Better Call Saul: Maybe He Needs to Expose the Retirement Plan Industry’s Practices Too

In the first season of Better Call Saul, Jimmy visits a retirement home and learns that the management company has been systematically and massively overcharging their residents for various items like Kleenex where they have to pay upwards of $8 per box.  He became suspicious when looking at one of the resident’s bills and seeing that it was written in such small print that it was clear the management company didn’t want the residents to understand the details of their scam.  Upon uncovering these misdeeds, Jimmy gathers evidence in order to bring this company to trial where he and his brother Chuck seek $20 million in damages due to racketeering, which is defined as:

“A service that is fraudulently offered to solve a problem, such as for a problem that does not actually exist, that will not be put into effect, or that would not otherwise exist if the racket did not exist.  Conducting a racket is racketeering.  Particularly, the potential problem may be caused by the same party that offers to solve it, although that fact may be concealed, with the specific intent to engender continual patronage for this party.  An archetype is the protection racket, wherein a person or group indicates that they could protect a store from potential damage, damage that the same person or group would otherwise inflict, while the correlation of threat and protection may be more or less deniably veiled, distinguishing it from the more direct act of extortion.”

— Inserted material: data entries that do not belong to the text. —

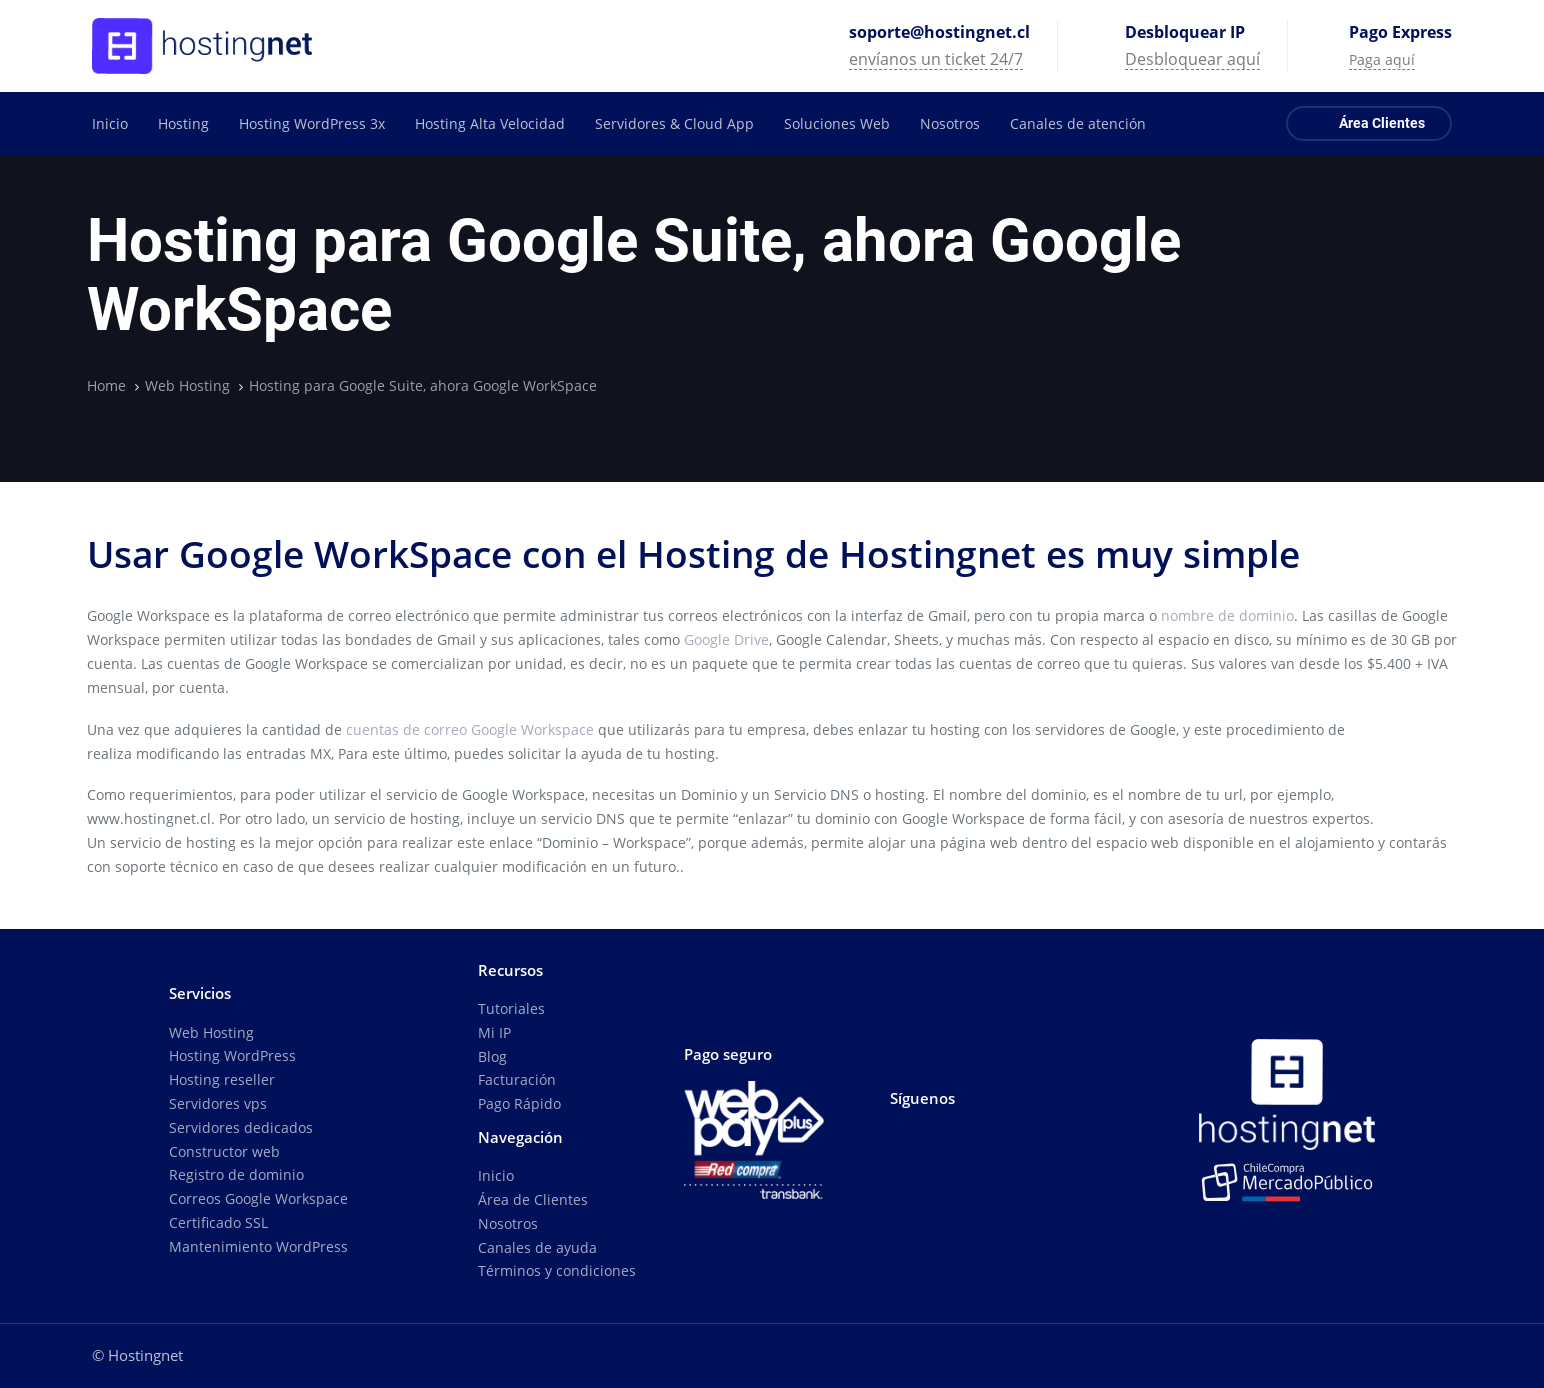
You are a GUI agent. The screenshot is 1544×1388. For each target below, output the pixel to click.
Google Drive (726, 639)
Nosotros (508, 1223)
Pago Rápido (519, 1103)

In the case of the retirement plan industry, it’s more than just one company conducting a racket.  It’s a network of large retirement plan service providers, attorneys, and government regulators who continue to tout the importance of the survival and growth of their industry in order to solve our “retirement crisis” that they have all played a major role in creating so they can further their own careers.  Similarly, they all recently agreed on the increased “transparency” that would be brought about by a “fee disclosure” law that not surprisingly turned out to be so convoluted that nobody has been able to fully understand what was disclosed nor has anyone been able to understand what services they are actually paying for or if these service fees are reasonable in light of the services they are using.  If it was clear that retirement plan advisors get paid comparable to brain surgeons, perhaps a light bulb would go on in the heads of business owners and executives that might motivate them to ask this one basic question:  “How much money in HARD DOLLARS have retirement plan participants been paying for each service every year?”  Shockingly, many of these uninformed plan sponsors include law firms, banks, and accounting firms – the very service professionals we rely on to give us advice!

There have been several programs put on by NPR, Bloomberg TV News, 60 Minutes, and PBS Frontline attempting to expose how the retirement plan industry operates.  However, none of them have had any effect, likely because even these programs haven’t delved deeply enough into how intertwined each of the industry players truly are.  Until enough people are able to peel back all the layers and become outraged at what is happening to our money, nothing of any significance will change.